# Exercise:
Verbatim copy without images: return all of the data as it stands.

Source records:
=-=-=-=-=

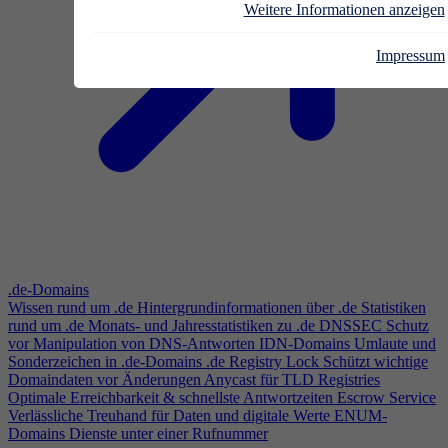
Weitere Informationen anzeigen
Impressum
.de-Domains
Wissen rund um .de
Hintergrundinformationen über .de
Statistiken
rund um .de
Monats- und Jahresstatistiken zu .de
DNSSEC
Schutz
vor Manipulation von DNS-Antworten
IDN-Domains
Umlaute und
Sonderzeichen in .de-Domains
.de Registry Lock
Schützt wichtige
Domaindaten vor Änderungen
Anycast für TLD Registries
Optimale Erreichbarkeit & schnellste Antwortzeiten
Escrow Service
Verlässliche Treuhand für Daten und digitale Werte
ENUM-
Domains
Dienste unter einer Rufnummer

=-=-=-=-=

# Answer area:
Weitere Informationen anzeigen
Impressum
.de-Domains
Wissen rund um .de
Hintergrundinformationen über .de
Statistiken
rund um .de
Monats- und Jahresstatistiken zu .de
DNSSEC
Schutz
vor Manipulation von DNS-Antworten
IDN-Domains
Umlaute und
Sonderzeichen in .de-Domains
.de Registry Lock
Schützt wichtige
Domaindaten vor Änderungen
Anycast für TLD Registries
Optimale Erreichbarkeit & schnellste Antwortzeiten
Escrow Service
Verlässliche Treuhand für Daten und digitale Werte
ENUM-
Domains
Dienste unter einer Rufnummer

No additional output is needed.